Child Dental Patient with CEREBRAL PALSY

Clinical cases

Clinical case 1


D.A, female, age 19 y

(Dr. Mihaela Tanase)

General dg:

    Spastic paraparesis
    Infantile encephalopaty
    Bilateral hearing impairment
    Severe ophtalmic disorder
    Autoimmune thyroiditis
    Mitral valve prolapse

Oral features

    Unilateral cheilognatopalatoskizis on the left side
    Hypodontia – 2.2 agenesis
    Persistence of 6.2, 6.3
    Multiple uncomplicated caries

Due to patient’s non-compliance, initial treatment was done under GA:

  • Extractions: 62, 63
  • Conservative treatment of caries using silver amalgam / GI

2 years after (age 21)

Previous treatments were in place, but new problems occured

Clinical aspects at age 21

Patient allows herself to be treated in-office. Composite restorations, endodontics and even prosthetic restorations are now accepted.

 

 

Clinical case 2


CAN, male, age 26 y

(Dr. Mihaela Tanase)

General dg:

  • Spastic paraparesis
  • Mild intellectual impairment

Oral findings:

  • Multiple caries (treated/untreated, with/without periapical involvement)
  • Multiple previous extractions
  • Periodontal disease
  • Malocclusion; deep bite
  • TMD signs and symptoms
  • Severe masticatory disfunction;
  • Impaired appearance

 

Dental history

  • Previous attempts of conservative treatment, mostly failed due to lack of compliance
  • The patient was referred for extractions of compromised teeth under GA
  • After the GA session, the patient was referred to the Pedodontics Department for conservative treatment
  • Cooperation was initially very poor, but improved with time and patience – patient gradually accepted treatment in dental office

Treatment plan

Under the given circumstances, an ideal full-mouth rehabilitation was regarded as non-feasible.
Patient and family requested an improvement of appearance and finally agreed with:

  • Direct restorations on:       17,16,23,26,33,31,37,41,42,43
  • Endodontic treatment on 13,11,21,22.
  • Post and core on 11,21,22
  • Metalo-acrylic bridge 13-22

TELL-SHOW-DO technique was used during all phases of treatment

Clinical aspects during treatment

 

Clinical case 3


GS, male, age 12 y 8 m

(Dr. Arina Vinereanu)

General dg: cerebral palsy
Reason for dental visit:seeking a second opinion on the management of fractured 21; previous recommendation: extraction

Anamnesis:   

  • recurrent trauma due to poor stability
  •  fractured fragment was found and stored dry for 4m (clinical appearance: white, dehydrated)  

Oral findings:

  • 21 crown fracture (without pulp involvement)
  • Brown extrinsic discoloration
  • Gingivitis; poor oral hygiene
  • Incipient cervical demineralization

Professional cleaning is done using regular suction and power suction simultaneously  in order to avoid choking.
Patient’s mom is holding his head.
Despite difficulties in controlling movements, patient is willing to cooperate
21 responds to vitality test
Decision to attempt reattachment of fractured fragment is taken

Fractured 21 is restored by fragment reattachment
White discoloration of reattached fragment to be noted

Patient is very happy with the result.

 

Follow-up:
3 m recalls are scheduled for check-ups, professional cleaning and prevention; topical fluoridation (Voco Profluorid Varnish) is applied with every visit
6 m after 1st visit the reattached fragment regained initial colour (photo)
Trauma re-occurred twice during the following 4 years and the fragment was retrieved and reattached every time.
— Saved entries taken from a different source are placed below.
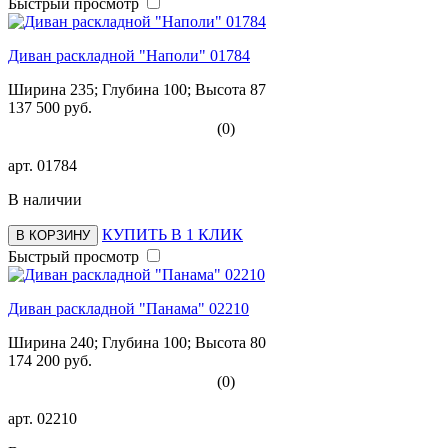
Быстрый просмотр
Диван раскладной "Наполи" 01784
Ширина 235; Глубина 100; Высота 87
137 500 руб.
(0)
арт.
01784
В наличии
КУПИТЬ В 1 КЛИК
В КОРЗИНУ
Быстрый просмотр
Диван раскладной "Панама" 02210
Ширина 240; Глубина 100; Высота 80
174 200 руб.
(0)
арт.
02210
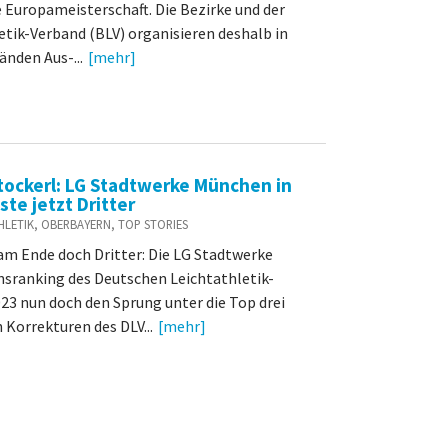
e Europameisterschaft. Die Bezirke und der
etik-Verband (BLV) organisieren deshalb in
nden Aus-...
[mehr]
tockerl: LG Stadtwerke München in
ste jetzt Dritter
ATHLETIK, OBERBAYERN, TOP STORIES
 am Ende doch Dritter: Die LG Stadtwerke
nsranking des Deutschen Leichtathletik-
023 nun doch den Sprung unter die Top drei
 Korrekturen des DLV...
[mehr]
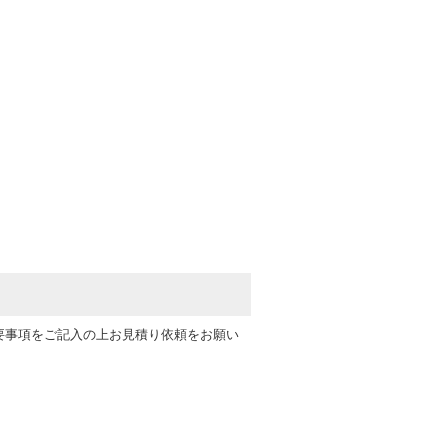
要事項をご記入の上お見積り依頼をお願い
4y7m years after the first reattachment, brown discoloration of the crown occurred
21 was non-vital
X-ray  revealed periapical radiolucency
Endodontic treatment is initiated
Calcium hidroxyde dressing is applied, followed by ZnO-eugenol root canal filling (chosen for the antimicrobial properties of eugenol)

3 ½ months later the tooth is asymptomatic and periapical healing is in progress.

Decision is taken to carry on with a composite crown restoration without a Titanium post → reduce risk of vertical root fracture in case of recurrent trauma.

 

 

  • Treatment is performed in patient’s wheelchair.
  • A travel pillow is used as a head rest.
  • The mum helps minimize uncontrolled moves.

Close power suction is used while rinsing the acid in order to avoid choking.